The main purpose of a compliance-adjusted analysis is the ability to estimate the effect of screening if a man undergoes screening as intended, as the intention-to-screen analysis is diluted by data of the noncompliers and contaminators. Another approach is to exclude the noncompliers and contaminators in a per-protocol analysis. However, with that approach, the problem of self-selection arises, which undermines the original reason for randomization. In the compliance-adjusted analysis used in this article, the randomization is not violated. It may hence be considered a reasonable approach for estimating the effect of screening at the individual level.
To apply this method, we assume that the study group consists of 3 types of subjects; the insisters of screening, refusers and ambivalents. Furthermore, we assume that the probability of insisters and refusers is the same for each randomization group. When a control participant switches to screening directly after randomization, the screening protocol is identical to that in the intervention group, and when a participant randomized to screening immediately refuses screening, the effect of the lack of screening is identical to that in the control group. This assumption is fulfilled for the adjustment for noncompliance, as the potential noncompliers in the control arm and noncompliers in the intervention arm are both not screened. However, in the analysis adjusting for contamination, this assumption is probably not completely fulfilled, as asymptomatic PSA testing in the control arm will not have exactly the same effect as protocol-based screening in the intervention arm. The baseline risk of the contaminators is the same, but there may be some difference in the effect of screening. In this adjusted analyses, designed to estimate the individual effect of screening, the adjustment of noncompliance is essential and contributes the most to the difference with respect to the intention-to-screen effect.

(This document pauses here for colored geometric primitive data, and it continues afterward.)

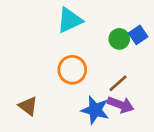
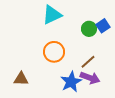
brown triangle: (28, 106) -> (21, 79), turned -35
blue star: (95, 110) -> (71, 82), turned 30

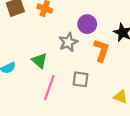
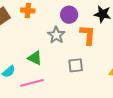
pink line: (49, 88) -> (32, 83), moved, turned 70

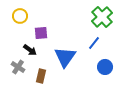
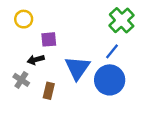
black arrow: (30, 50) -> (36, 60), turned 128
blue circle: (105, 67) -> (110, 80), moved, size x1.6

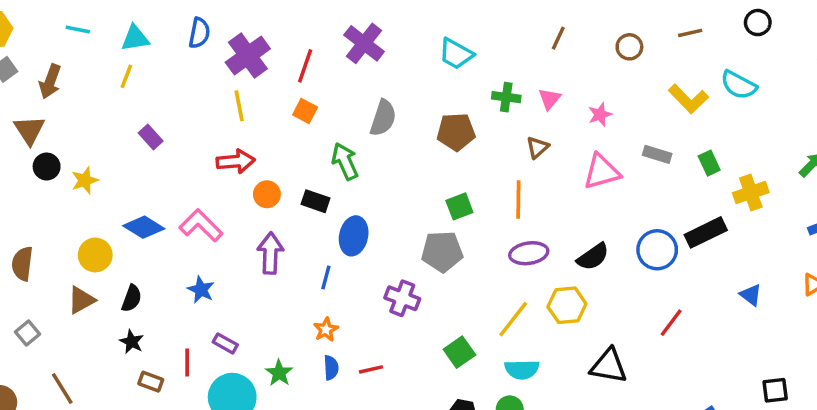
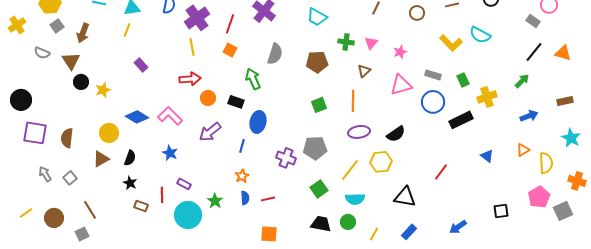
blue circle: (657, 250) -> (433, 102), moved
gray pentagon: (442, 252) -> (315, 148), moved
purple arrow: (270, 253) -> (210, 132), turned -130

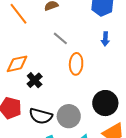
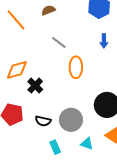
black semicircle: (41, 116) -> (43, 121), size x0.7

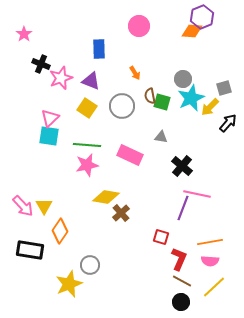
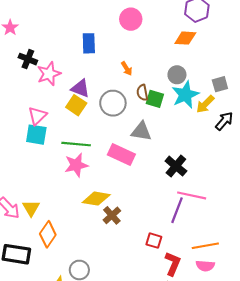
orange diamond: (192, 31) -> (185, 38), moved
purple triangle: (91, 81) -> (80, 88), moved
gray triangle: (161, 137) -> (141, 131), moved, size x1.5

There are some substantial differences between the incidence rates and risks of metastatic prostate cancer in the subgroups (Fig. 2). Note for instance that the proportion of noncompliers with metastases is less than for compliers, but that the incidence rate of metastases is higher. This is due to the fact that the risk is calculated using the binary data, while a substantial proportion of the men became noncompliant after the first screening round (30%). In the risk calculations, those men are considered noncompliant, although they are screened in the first round. After taking the person-years into account, this effect has disappeared, as those screened person-years are now added to the compliers group. Similarly, the contaminating controls had a much higher incidence rate, but a lower proportion had metastases. This difference might be due to unrecorded screening tests, as we used only data from the general practitioners laboratory. It is of interest that adjustment for contamination only gave a relative risk of 0.73 compared to 0.75 for the intention-to-screen analysis.
We conclude that after 3 rounds of 4-yearly screening by PSA testing, the risk of metastatic prostate cancer is reduced by 32% based on the contamination and compliance-adjusted analysis. For men who are considering screening for prostate cancer, the effect estimate for those who are actually screened is more clinically relevant.